## [ENTRIES SUPPLIED]
▬▬▬
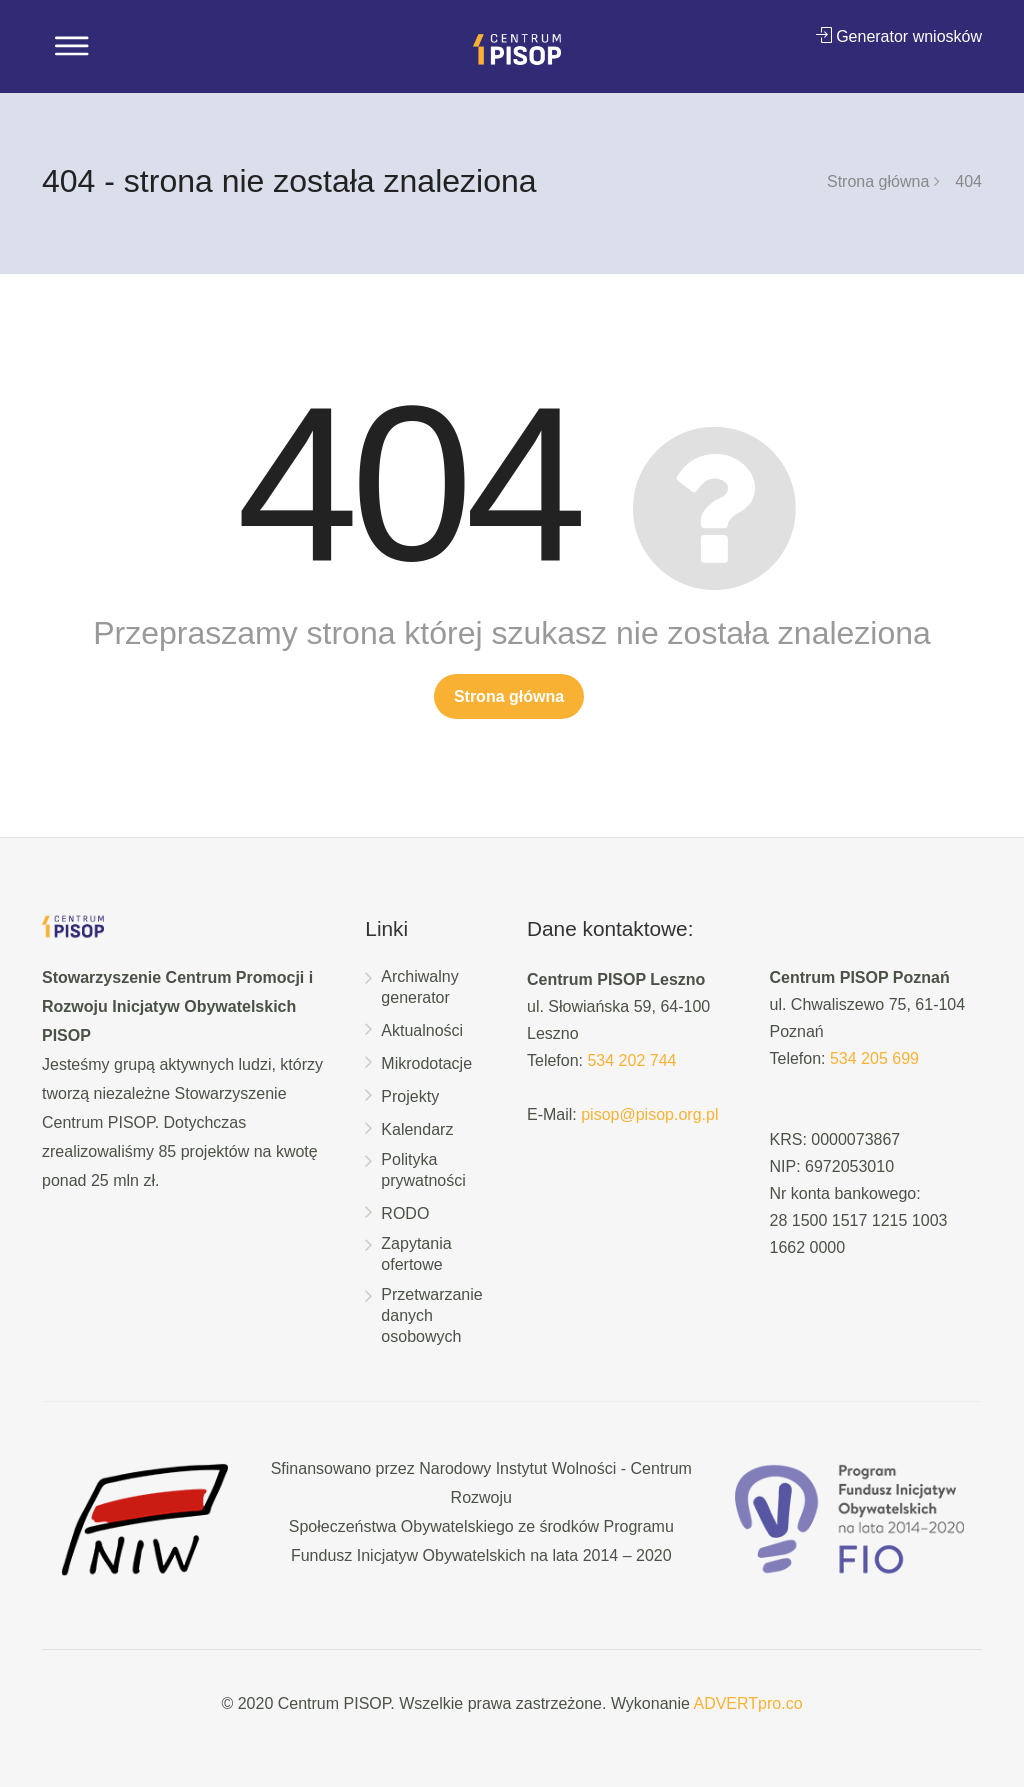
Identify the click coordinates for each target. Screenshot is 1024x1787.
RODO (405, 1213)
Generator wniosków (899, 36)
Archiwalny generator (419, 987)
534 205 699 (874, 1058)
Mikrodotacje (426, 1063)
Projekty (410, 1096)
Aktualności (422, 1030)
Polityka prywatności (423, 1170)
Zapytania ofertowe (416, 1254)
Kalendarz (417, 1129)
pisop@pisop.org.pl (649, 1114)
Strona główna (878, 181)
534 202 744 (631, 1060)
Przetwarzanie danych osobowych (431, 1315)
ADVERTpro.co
▬▬▬
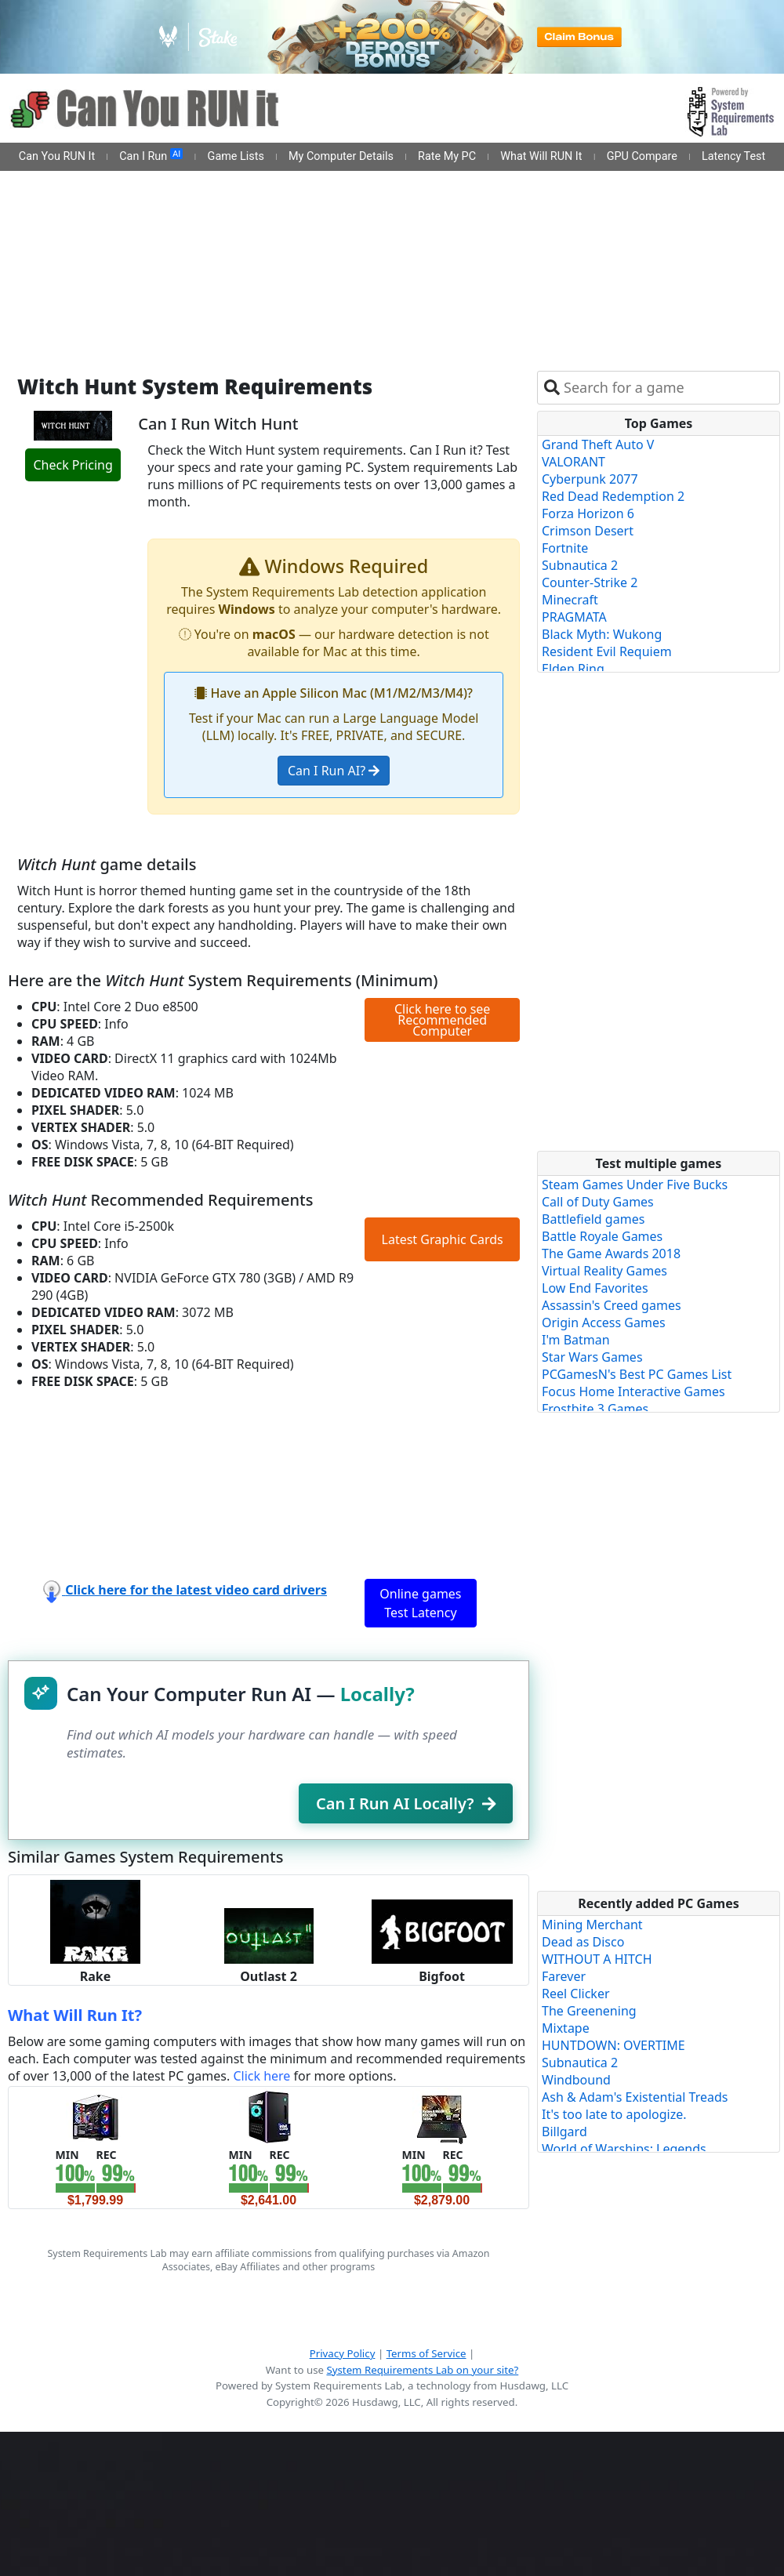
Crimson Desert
▬▬▬
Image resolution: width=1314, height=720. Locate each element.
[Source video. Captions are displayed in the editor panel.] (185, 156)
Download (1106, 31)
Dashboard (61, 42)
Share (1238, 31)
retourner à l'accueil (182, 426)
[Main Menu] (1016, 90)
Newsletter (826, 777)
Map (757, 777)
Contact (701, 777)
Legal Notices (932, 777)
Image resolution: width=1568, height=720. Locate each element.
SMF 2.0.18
▬▬▬
## [WHAT IS NEEDED]
Go through the data and show each line that holds "element".

## [RESULT OF THIS TASK]
Image resolution: width=1314, height=720. Locate each element.
Image resolution: width=1568, height=720. Locate each element.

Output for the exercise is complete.